March 23, 2007

A withdrawal date – bad strategy

This appeared on the MSNBC Hardball Hardblogger

On the surface, the initial “surge” statistics from Baghdad appear encouraging. By all measures, the number of deaths is down, the number of attacks is down and the number of Iraqi security forces on the street is up.

Good news, right?

Sure, but has the surge solved the problems of sectarian violence in the city and environs? Not if you look at the continued vicious Sunni attacks against the Shia in an attempt to provoke them to reignite the conflict, and the recent attack on a Sunni deputy prime minister. Thus far, the Sunnis have been unsuccessful in goading the Shia into retaliation – the Shia have followed the advice of their religious leadership and not rejoined the fight.

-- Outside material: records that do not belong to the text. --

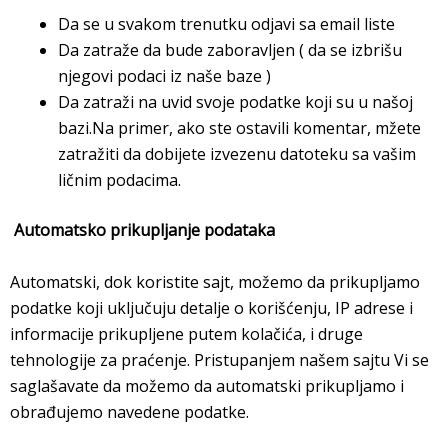
Da se u svakom trenutku odjavi sa email liste
Da zatraže da bude zaboravljen ( da se izbrišu
njegovi podaci iz naše baze )
Da zatraži na uvid svoje podatke koji su u našoj
bazi.Na primer, ako ste ostavili komentar, mžete
zatražiti da dobijete izvezenu datoteku sa vašim
ličnim podacima.
Automatsko prikupljanje podataka
Automatski, dok koristite sajt, možemo da prikupljamo
podatke koji uključuju detalje o korišćenju, IP adrese i
informacije prikupljene putem kolačića, i druge
tehnologije za praćenje. Pristupanjem našem sajtu Vi se
saglašavate da možemo da automatski prikupljamo i
obrađujemo navedene podatke.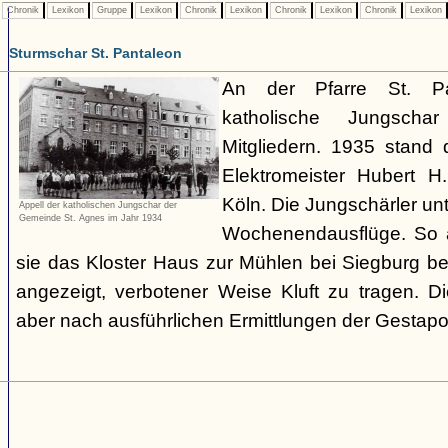
Chronik
Lexikon
Gruppe
Lexikon
Chronik
Lexikon
Chronik
Lexikon
Chronik
Lexikon
Sturmschar St. Pantaleon
An der Pfarre St. Pa
katholische Jungsch
Mitgliedern. 1935 stand
Elektromeister Hubert H
Köln. Die Jungschärler u
Appell der katholischen Jungschar der
Gemeinde St. Agnes im Jahr 1934
Wochenendausflüge. So a
sie das Kloster Haus zur Mühlen bei Siegburg be
angezeigt, verbotener Weise Kluft zu tragen. Di
aber nach ausführlichen Ermittlungen der Gestapo 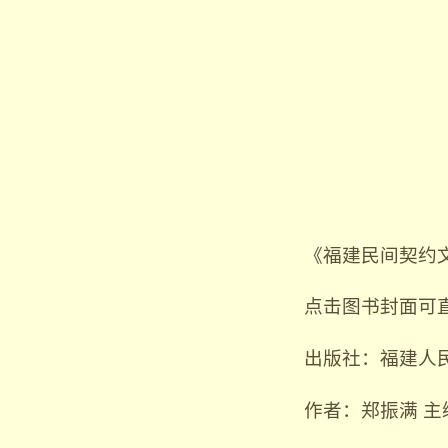
《福建民间契约文
点击图书封面可
出版社：福建人
作者：郑振满 主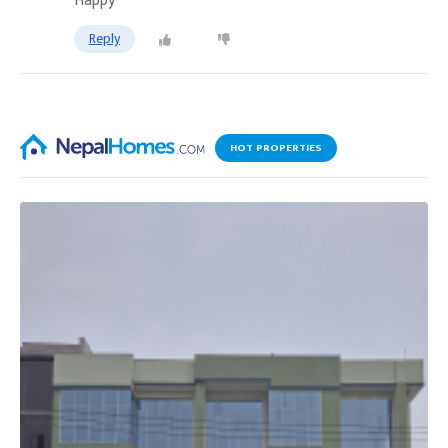
Happy
Reply
HOT PROPERTIES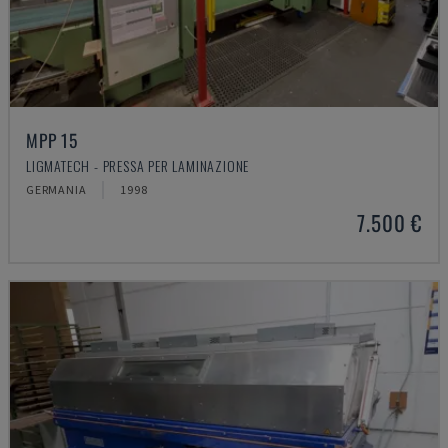
MPP 15
LIGMATECH - PRESSA PER LAMINAZIONE
GERMANIA
1998
7.500 €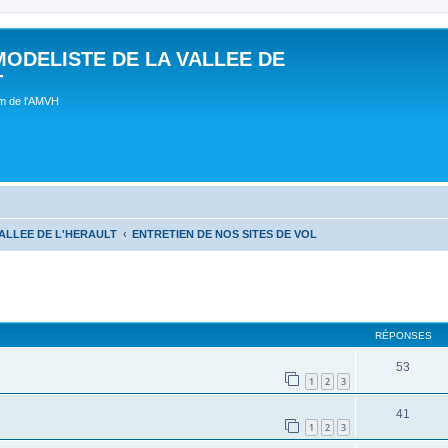
MODELISTE DE LA VALLEE DE
T
um de l'AMVH
ALLEE DE L'HERAULT
ENTRETIEN DE NOS SITES DE VOL
RÉPONSES
53
1
2
3
41
1
2
3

The leader of the most infamous of the Shia militias, Muqtada al-Sadr has instructed his fighters in an-Najaf and Baghdad to lay low while the Americans and Iraqis conduct the surge. American officials believe that al-Sadr has sought refuge in Iran, and his key lieutenants are hiding in the southern cities of Iraq. This is good strategy – wait out the Americans and the surge. When it is over and the Americans begin to reduce troops levels, al-Sadr will return and resume his political activities, militia intact.

The U.S. House of Representatives has included a provision in the supplemental war funding bill requiring that all American forces be withdrawn from Iraq by a specified date. This plays right into not only Shia militia leaders like Muqtada al-Sadr, but the Sunni insurgents as well, be they Iraqi Baathists, Islamists or the al-Qaeda in Iraq group. Once they know when American forces will be gone, they will use that as a planning date for their operations. Their goal will be to survive until that date, knowing that afterwards they will only be confronting Iraqi forces. When the Americans mount offensives between now and then, the insurgents will melt away, waiting out the mandated and published American timetable.

This does not solve the problem; it merely defers it to the future. Both sides in the Iraqi civil war are waiting for their moment. Up until the U.S. Congress imposes a mandatory withdrawal date, the Shia would have been content to lay low while American troops focus on the Sunnis. Now the Sunnis have the same option.

The Congress will be giving both sides hope – with good reason. I have problems with the Pentagon’s conduct of the war, but this action on the part of Congress will guarantee failure in Iraq. This is bad strategy.